By J.D. Considine | Published July 2019
There was a time, back in the 1960s, when klezmer was considered not just retro but actually dead, and those who played it were not practitioners but revivalists. Clarinetist Michael Winograd grew up in that era, but plays like a skeptic—listening to him, you’d never imagine there was a time during which klezmer was in decline.

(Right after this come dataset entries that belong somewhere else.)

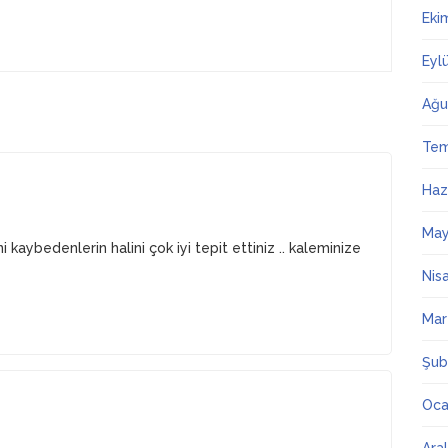
Eki
Eyl
Ağu
Te
Haz
May
kaybedenlerin halini çok iyi tepit ettiniz .. kaleminize
Nis
Mar
Şub
Oca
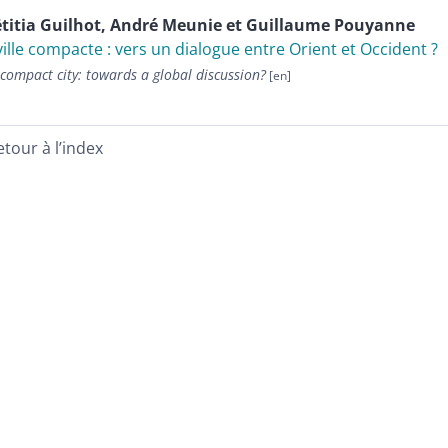
titia
Guilhot
,
André
Meunie
et
Guillaume
Pouyanne
ville compacte : vers un dialogue entre Orient et Occident ?
compact city: towards a global discussion?
etour à l’index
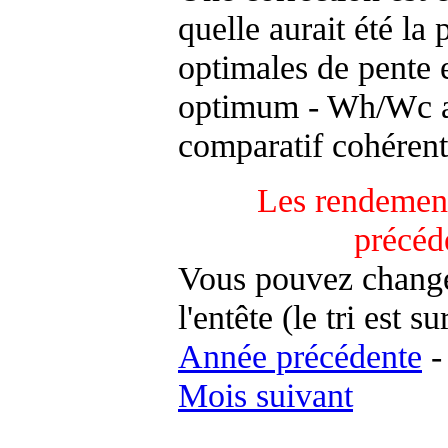
quelle aurait été la
optimales de pente 
optimum - Wh/Wc an
comparatif cohérent
Les rendement
précéd
Vous pouvez changer
l'entête (le tri est s
Année précédente
Mois suivant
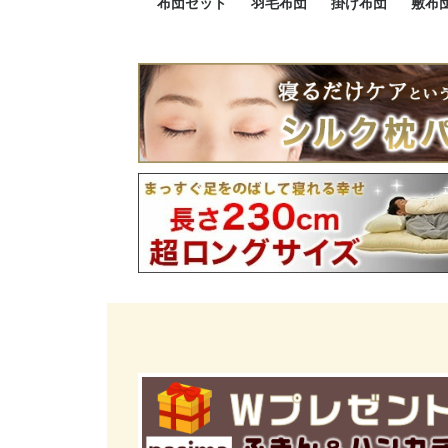
布団セット
羽毛布団
掛け布団
敷布
羽毛布団セット
小さい布団セット
大きい布団セット
掛け布団セット
敷布団セット
プレミアムゴールド
ロイヤルゴールド
エクセルゴールド
ニューゴールド
マザーダックダウン
マザーグースダウン
スーパーロングサイズ
洗える羽毛布団
肌掛け布団
防ダニ掛け布団
洗える掛け布団
小さい掛け布団
大きい掛け布団
肌掛け布団
2点セット
3点セット
4点セット
5点セット
6点セット
エクセルゴー
ロイヤルゴー
マザーダック
2点セット
3点セット
4点セット
6点セット
2点セット
3点セット
防ダ
小さ
大き
機能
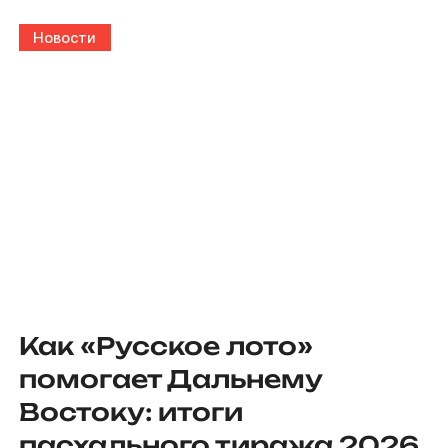
Новости
Как «Русское лото»
помогает Дальнему
Востоку: итоги
пасхального тиража 2026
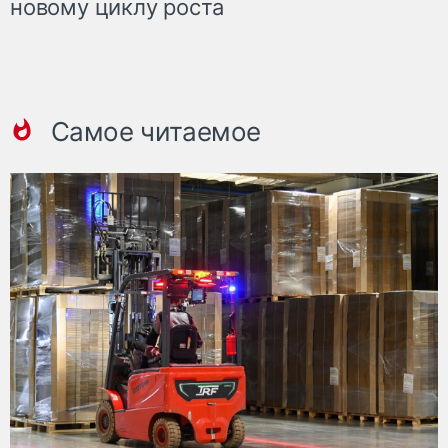
новому циклу роста
Самое читаемое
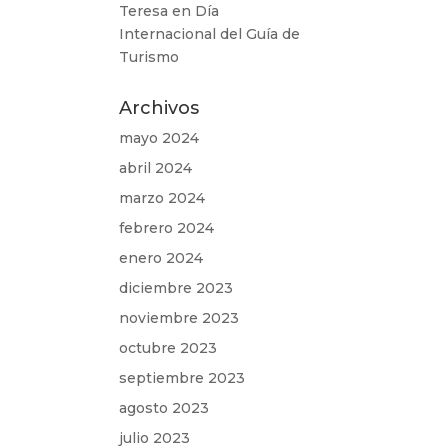
Teresa
en
Día
Internacional del Guía de
Turismo
Archivos
mayo 2024
abril 2024
marzo 2024
febrero 2024
enero 2024
diciembre 2023
noviembre 2023
octubre 2023
septiembre 2023
agosto 2023
julio 2023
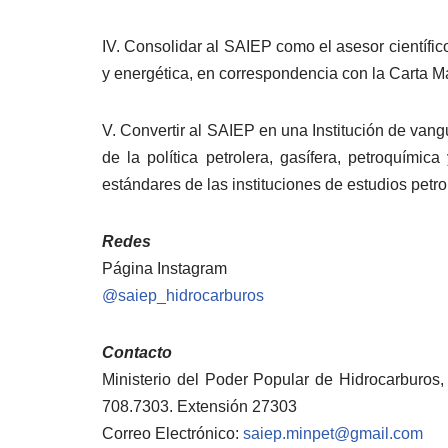
IV. Consolidar al SAIEP como el asesor científic
y energética, en correspondencia con la Carta Ma
V. Convertir al SAIEP en una Institución de vang
de la política petrolera, gasífera, petroquímic
estándares de las instituciones de estudios petro
Redes
Página Instagram
@saiep_hidrocarburos
Contacto
Ministerio del Poder Popular de Hidrocarburos,
708.7303. Extensión 27303
Correo Electrónico:
saiep.minpet@gmail.com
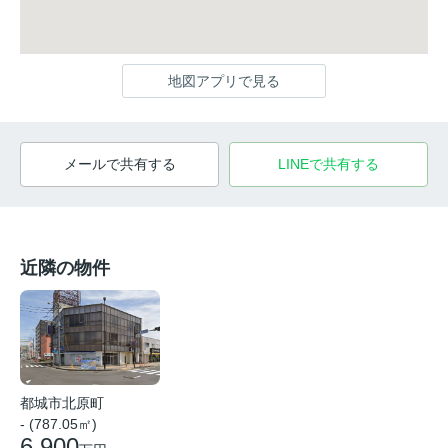
地図アプリで見る
メールで共有する
LINEで共有する
近隣の物件
都城市北原町
- (787.05㎡)
6,900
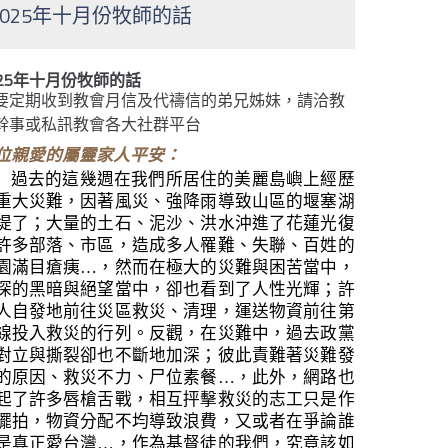
2025年十月份牧師的話
025年十月份牧師的話
要定期收到教會月信及代禱信的弟兄姊妹，請洽教
幹事或私訊教會各大社群平台
位親愛的屬靈家人平安：
過去的這幾週在我們所居住的美麗島嶼上經歷
重大災難，因著風災、強降雨導致山區的堰塞湖
堤了；大量的土石、泥沙、洪水沖進了花蓮光復
許多部落、市區，造成多人罹難、失聯、百姓的
園滿目瘡痍…，然而在極大的災難與困苦當中，
深的黑暗與絕望當中，卻也看到了人性光輝；許
人自發地前往災區救災、清理，運送物資前往第
線投入救災的行列。反觀，在災難中，過去政黨
對立與撕裂卻也不斷地加深；彼此責難著災難發
的原因、救災不力、尸位素餐…，此外，網路也
起了許多唇槍舌戰，相互抨擊救災的志工只是作
擺拍，物資分配不均導致浪費，又或者在爭論誰
是真正愛台灣…，作為基督徒的我們，究竟該如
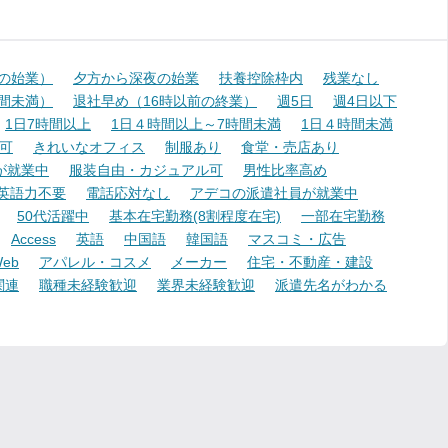
降の始業）
夕方から深夜の始業
扶養控除枠内
残業なし
時間未満）
退社早め（16時以前の終業）
週5日
週4日以下
1日7時間以上
1日４時間以上～7時間未満
1日４時間未満
可
きれいなオフィス
制服あり
食堂・売店あり
が就業中
服装自由・カジュアル可
男性比率高め
英語力不要
電話応対なし
アデコの派遣社員が就業中
50代活躍中
基本在宅勤務(8割程度在宅)
一部在宅勤務
Access
英語
中国語
韓国語
マスコミ・広告
eb
アパレル・コスメ
メーカー
住宅・不動産・建設
関連
職種未経験歓迎
業界未経験歓迎
派遣先名がわかる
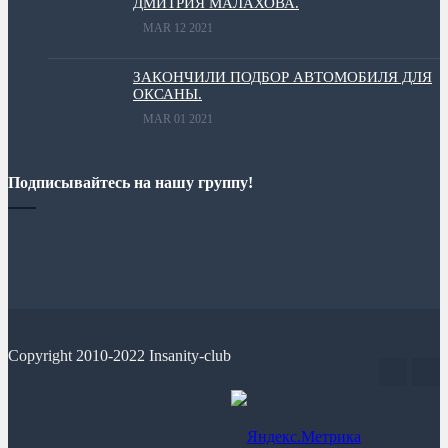
ДМИТРИЯ МАЛАХОВА.
MAR 12 2021
ЗАКОНЧИЛИ ПОДБОР АВТОМОБИЛЯ ДЛЯ
ОКСАНЫ.
MAR 01 2021
Подписывайтесь на нашу группу!
Copyright 2010-2022 Insanity-club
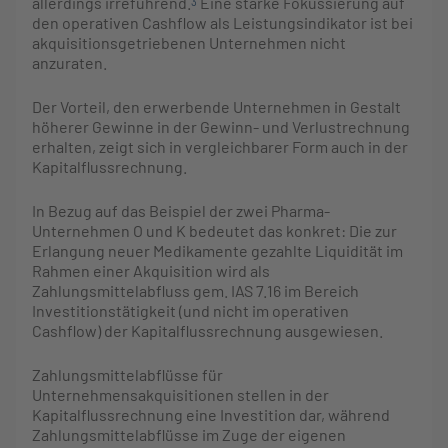
allerdings irreführend.
Eine starke Fokussierung auf
3
den operativen Cashflow als Leistungsindikator ist bei
akquisitionsgetriebenen Unternehmen nicht
anzuraten.
Der Vorteil, den erwerbende Unternehmen in Gestalt
höherer Gewinne in der Gewinn- und Verlustrechnung
erhalten, zeigt sich in vergleichbarer Form auch in der
Kapitalflussrechnung.
In Bezug auf das Beispiel der zwei Pharma-
Unternehmen O und K bedeutet das konkret: Die zur
Erlangung neuer Medikamente gezahlte Liquidität im
Rahmen einer Akquisition wird als
Zahlungsmittelabfluss gem. IAS 7.16 im Bereich
Investitionstätigkeit (und nicht im operativen
Cashflow) der Kapitalflussrechnung ausgewiesen.
Zahlungsmittelabflüsse für
Unternehmensakquisitionen stellen in der
Kapitalflussrechnung eine Investition dar, während
Zahlungsmittelabflüsse im Zuge der eigenen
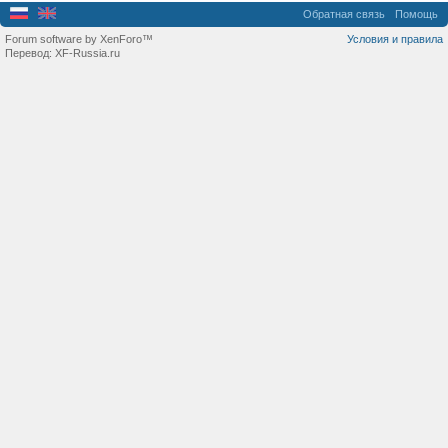
Обратная связь
Помощь
Forum software by XenForo™
Условия и правила
Перевод:
XF-Russia.ru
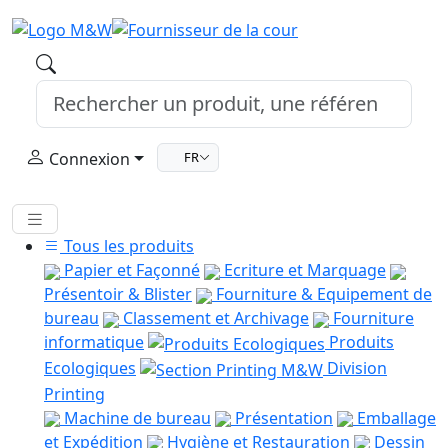
Connexion
FR
Tous les produits
Papier et Façonné
Ecriture et Marquage
Présentoir & Blister
Fourniture & Equipement de
bureau
Classement et Archivage
Fourniture
informatique
Produits
Ecologiques
Division
Printing
Machine de bureau
Présentation
Emballage
et Expédition
Hygiène et Restauration
Dessin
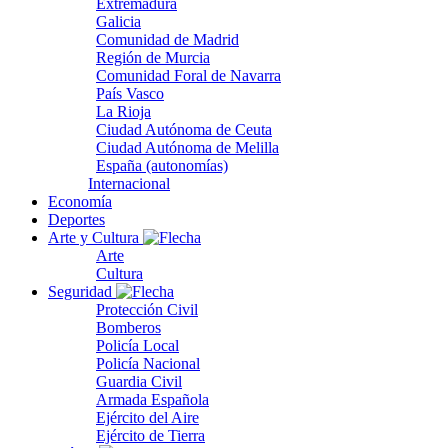
Extremadura
Galicia
Comunidad de Madrid
Región de Murcia
Comunidad Foral de Navarra
País Vasco
La Rioja
Ciudad Autónoma de Ceuta
Ciudad Autónoma de Melilla
España (autonomías)
Internacional
Economía
Deportes
Arte y Cultura
Arte
Cultura
Seguridad
Protección Civil
Bomberos
Policía Local
Policía Nacional
Guardia Civil
Armada Española
Ejército del Aire
Ejército de Tierra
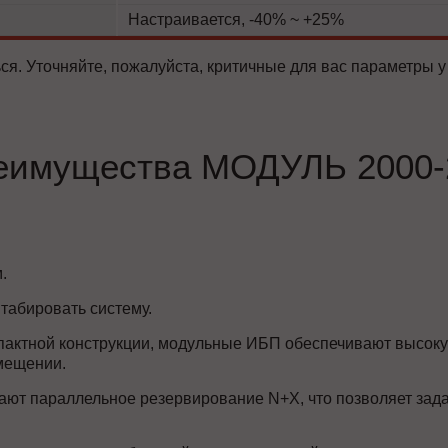
Настраивается, -40% ~ +25%
ся. Уточняйте, пожалуйста, критичные для вас параметры у
еимущества МОДУЛЬ 2000-
.
табировать систему.
пактной конструкции, модульные ИБП обеспечивают высоку
мещении.
ют параллельное резервирование N+X, что позволяет зада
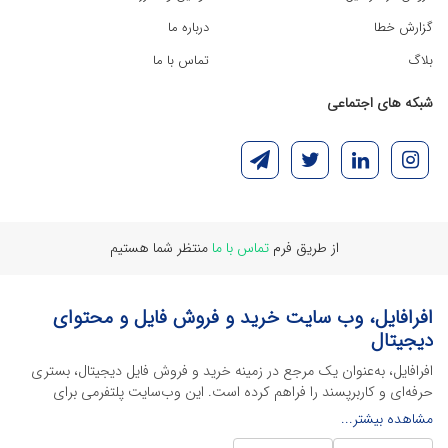
گزارش خطا
درباره ما
بلاگ
تماس با ما
شبکه های اجتماعی
از طریق فرم
تماس با ما
منتظر شما هستیم
افرافایل، وب سایت خرید و فروش فایل و محتوای
دیجیتال
افرافایل، به‌عنوان یک مرجع در زمینه خرید و فروش فایل دیجیتال، بستری
حرفه‌ای و کاربرپسند را فراهم کرده است. این وب‌سایت‌ پلتفرمی برای
طراحان، دانشجویان و فریلنسرها ایجاد می‌کند تا به راحتی محصولات
مشاهده بیشتر...
دیجیتال خود را به فروش رسانده یا از محتواهایی باکیفیت برای پیشبرد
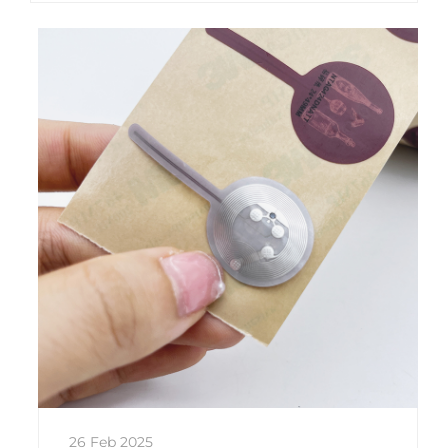
логистика и производство.
26 Feb 2025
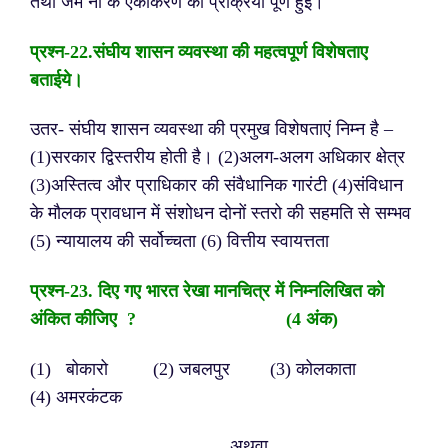
तथा जम र्नी के एकीकरण की प्रक्रिया पूर्ण हुई।
प्रश्न-2
2.संघीय शासन व्यवस्था की महत्वपूर्ण विशेषताए
बताईये।
उतर- संघीय शासन व्यवस्था की प्रमुख विशेषताएं निम्न है –
(1)सरकार द्विस्तरीय होती है।
(2)अलग-अलग अधिकार क्षेत्र
(3)अस्तित्व और प्राधिकार की संवैधानिक गारंटी
(4)संविधान
के मौलक प्रावधान में संशोधन दोनों स्तरो की सहमति से सम्भव
(5) न्यायालय की सर्वोच्चता
(6) वित्तीय स्वायत्तता
प्रश्न-2
3. दिए गए भारत रेखा मानचित्र में निम्नलिखित को
अंकित कीजिए ?
(
4 अंक)
(1) बोकारो (2) जबलपुर (3) कोलकाता
(4) अमरकंटक
अथवा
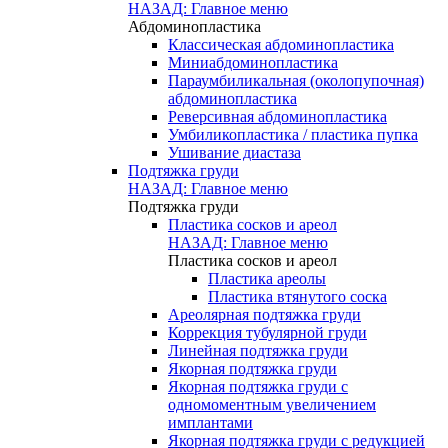
НАЗАД: Главное меню
Абдоминопластика
Классическая абдоминопластика
Миниабдоминопластика
Параумбиликальная (околопупочная)
абдоминопластика
Реверсивная абдоминопластика
Умбиликопластика / пластика пупка
Ушивание диастаза
Подтяжка груди
НАЗАД: Главное меню
Подтяжка груди
Пластика сосков и ареол
НАЗАД: Главное меню
Пластика сосков и ареол
Пластика ареолы
Пластика втянутого соска
Ареолярная подтяжка груди
Коррекция тубулярной груди
Линейная подтяжка груди
Якорная подтяжка груди
Якорная подтяжка груди с
одномоментным увеличением
имплантами
Якорная подтяжка груди с редукцией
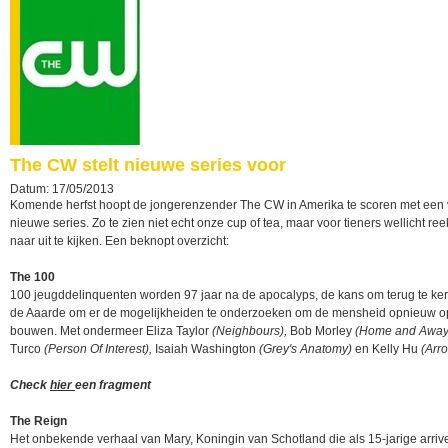
The CW stelt nieuwe series voor
Datum: 17/05/2013
Komende herfst hoopt de jongerenzender The CW in Amerika te scoren met een vi
nieuwe series. Zo te zien niet echt onze cup of tea, maar voor tieners wellicht r
naar uit te kijken. Een beknopt overzicht:
The 100
100 jeugddelinquenten worden 97 jaar na de apocalyps, de kans om terug te ke
de Aaarde om er de mogelijkheiden te onderzoeken om de mensheid opnieuw o
bouwen. Met ondermeer Eliza Taylor
(Neighbours),
Bob Morley
(Home and Away
Turco
(Person Of Interest),
Isaiah Washington
(Grey's Anatomy)
en Kelly Hu
(Arro
Check
hier
een fragment
The Reign
Het onbekende verhaal van Mary, Koningin van Schotland die als 15-jarige arrive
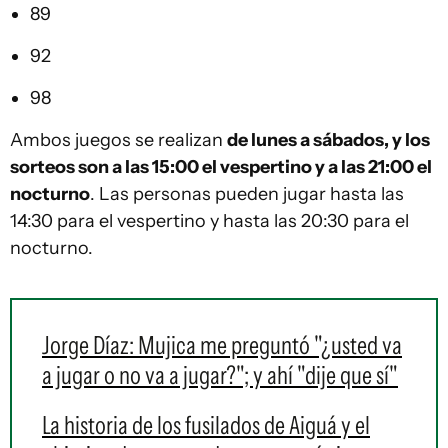
89
92
98
Ambos juegos se realizan
de lunes a sábados, y los
sorteos son a las 15:00 el vespertino y a las 21:00 el
nocturno
. Las personas pueden jugar hasta las
14:30 para el vespertino y hasta las 20:30 para el
nocturno.
Jorge Díaz: Mujica me preguntó "¿usted va
a jugar o no va a jugar?"; y ahí "dije que sí"
La historia de los fusilados de Aiguá y el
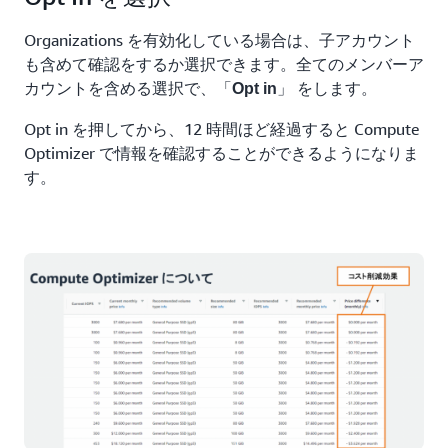
Organizations を有効化している場合は、子アカウント
も含めて確認をするか選択できます。全てのメンバーア
カウントを含める選択で、「
」 をします。
Opt in
Opt in を押してから、12 時間ほど経過すると Compute
Optimizer で情報を確認することができるようになりま
す。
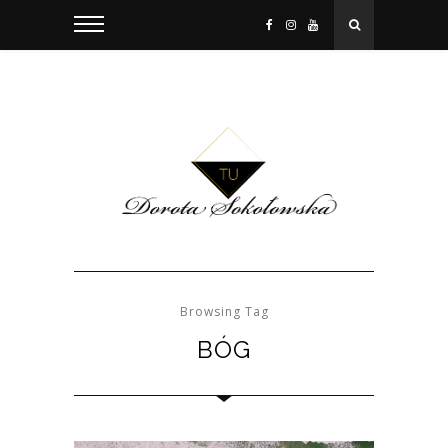
Browsing Tag
BÓG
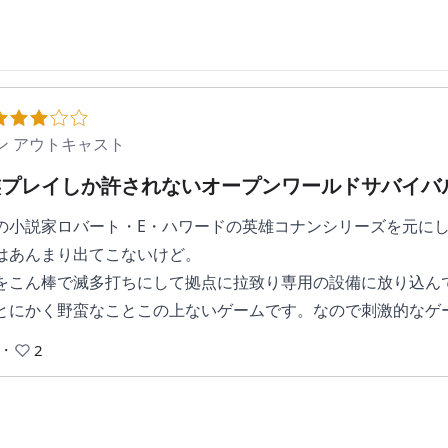
ン アウトキャスト
族プレイしか許されないオープンワールドサバイバ
の小説家ロバート・E・ハワードの英雄コナンシリーズを元に
はあんまり出てこないけど。
Cをこん棒で滅多打ちにして拠点に拉致り専用の設備に放り込ん
とにかく野蛮なことこの上ないゲームです。なので刺激的なゲ
・
2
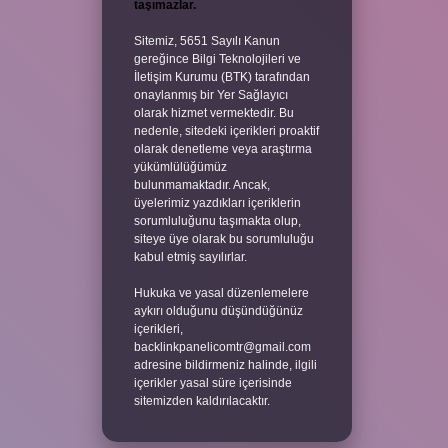
taşımazlar.
Sitemiz, 5651 Sayılı Kanun
gereğince Bilgi Teknolojileri ve
İletişim Kurumu (BTK) tarafından
onaylanmış bir Yer Sağlayıcı
olarak hizmet vermektedir. Bu
nedenle, sitedeki içerikleri proaktif
olarak denetleme veya araştırma
yükümlülüğümüz
bulunmamaktadır. Ancak,
üyelerimiz yazdıkları içeriklerin
sorumluluğunu taşımakta olup,
siteye üye olarak bu sorumluluğu
kabul etmiş sayılırlar.
Hukuka ve yasal düzenlemelere
aykırı olduğunu düşündüğünüz
içerikleri,
backlinkpanelicomtr@gmail.com
adresine bildirmeniz halinde, ilgili
içerikler yasal süre içerisinde
sitemizden kaldırılacaktır.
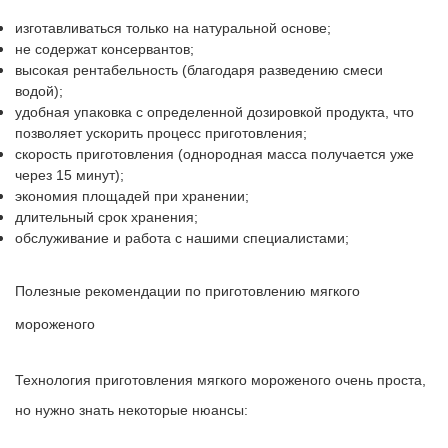
изготавливаться только на натуральной основе;
не содержат консервантов;
высокая рентабельность (благодаря разведению смеси
водой);
удобная упаковка с определенной дозировкой продукта, что
позволяет ускорить процесс приготовления;
скорость приготовления (однородная масса получается уже
через 15 минут);
экономия площадей при хранении;
длительный срок хранения;
обслуживание и работа с нашими специалистами;
Полезные рекомендации по приготовлению мягкого
мороженого
Технология приготовления мягкого мороженого очень проста,
но нужно знать некоторые нюансы:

Much of that has to do with the way Winograd has mastered the klezmer clarinet vocabulary. It’s not the tunes he plays so much as the way he plays them that stamps this music as being “Kosher style”—the throaty glissandos, the crisp grace notes, ululating ornaments that make his clarinet phrases sound distinctively, definitively of the Jewish tradition. Interestingly, the rest of his young, Brooklyn-based ensemble pretty much leaves that space entirely to Winograd. Although there are moments in which the saxophonists mimic the clarinet’s phrasing, trumpeter Ben Holmes and trombonist Daniel Blacksberg tend to play it straight, to such an extent that Holmes’ carefully-tongued phrases would be as at home in a polka band as in Winograd’s ensemble.
Nevertheless, it’s hard not to be awed by Winograd’s complete command of klezmer ornamentation, much less the wit with which he deploys it to make the music fit contemporary Brooklyn Jewish culture. It’s so kosher you should feel guilty listening to the recording on your stereo Friday night.